The ability to recognize phonemes, the smallest units of sound in a language that distinguish one word from another, is essential for many natural language processing tasks. In a recent paper, researchers explored the effectiveness of Wav2Vec2, a transformer-based model pre-trained on raw audio data, in recognizing phonemes automatically generated from audio. They added a Connectionist Temporal Classification layer to the pre-trained model for phoneme recognition and evaluated its performance on the BABEL and CommonVoice datasets. The study found that Wav2Vec2 achieved high phoneme recognition performance on both seen and unseen languages and recommended the use of a multilingual pre-trained model for downstream tasks in multiple languages.
Application of Wav2Vec2
A Transformer-based model, called Wav2Vec2 outperforms many of the existing work, particularly in low-resource language. This work explores how well this model behaves for the task of translating from audio to phonemes. Note that a phoneme (/ˈfoʊniːm/) is a unit of sound that can distinguish one word from another in a particular language (Wikipedia). It represents a proper way to pronounce a word.
Briefly, how Wav2Vec2 works is that it pretrains using only raw audio via self-supervision. No preprocessing or label data is needed.
It maps every 25ms of audio strided by 20ms into a latent speech representation \(z_t\)
For each time step, \(z_t\) goes into the Transformer model and produces the contextual representation \(c_t\) (like a regular Transformer, which also utilizes \(z\) at other time steps).
\(z_t\) is also discretized into \(q_t\). In other words, It gets converted into a label integer.
The model learns to determine which \(q_i\) corresponds with \(c_t\).
After pretraining the Wav2Vec2, a Connectionist Temporal Classification (CTC) layer is added on top of the transformer model so that it can predict the phoneme for each timestep. Note that for this step, the model no longer learns to find the corresponding \(q_i\) and \(c_t\). It focuses only on getting the right phoneme prediction.
Dataset and Setup
The dataset used for this work is BABEL and CommonVoice. These datasets, however, do not contain any label data for phonemes.
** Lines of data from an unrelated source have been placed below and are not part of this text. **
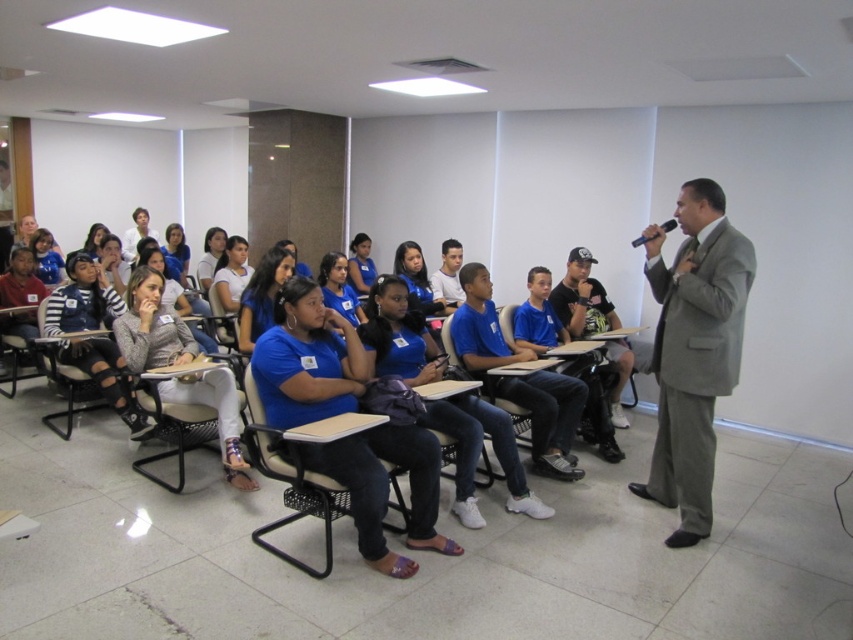 Question: Which point is farther from the camera taking this photo?

Choices:
 (A) (566, 326)
 (B) (15, 368)
 (C) (73, 417)

Answer: (B)

Question: Which point is farther to the camera?

Choices:
 (A) black plastic chair at center
 (B) white shirt at center
 (C) denim fabric chair at lower left

Answer: (B)

Question: Does gray suit at right appear under black plastic chair at center?

Choices:
 (A) no
 (B) yes

Answer: (A)

Question: Does gray suit at right appear under blue cotton shirt at center?

Choices:
 (A) yes
 (B) no

Answer: (A)

Question: Estimate the real-world distances between objects in this image. Which object is farther from the black plastic chair at center?

Choices:
 (A) white shirt at center
 (B) gray suit at right
 (C) denim fabric chair at lower left

Answer: (A)

Question: Does black plastic chair at center have a smaller size compared to white shirt at center?

Choices:
 (A) yes
 (B) no

Answer: (B)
Instead, separate tools are used to automatically generate those labels, i.e., ESpeak or Phonetisaurus. Note that only one tool should be used for consistent labeling.
For each column language, (for example de), each model is trained on all languages besides de and is tested on that language. The performance of this zero-shot is quite astounding.
Effect of Pretraining
Zero-Shot performance of different pre-trained models.
XLSR-53 is a multilingual pretrained model (the one we have been discussing so far). w2v LV-60K is the same model architecture but it's pretrained on English + language specified by each row. No pretrained refers to the original model that pretrained only using the English language. The score is phoneme error rate (PER), the lower the better.
Having no pretrained achieves the worst performance. We simply can't rely only on English speech and accent. It's not enough. At least, pretrained on the target language. It shows substantial improvements over the non-pretrained one. As for XLSR-53, it even shows improvements further. Hence, why not just pretrained once on all languages, and just use that. Then, it makes downstream tasks a lot easier.
Wav2Vec2 is trained on CommonVoice and BABEL dataset using ESpeak / Phonetisaurus to create phoneme labels automatically.
It can deliver substantially high performance on phoneme recognition tasks for both seen and unseen languages.
Use a multilingual pretrained model if possible, particularly if the downstream tasks are on multiple unseen languages.
- Xu, Qiantong, Alexei Baevski, and Michael Auli. "Simple and Effective Zero-shot Cross-lingual Phoneme Recognition." arXiv e-prints (2021): arXiv-2109.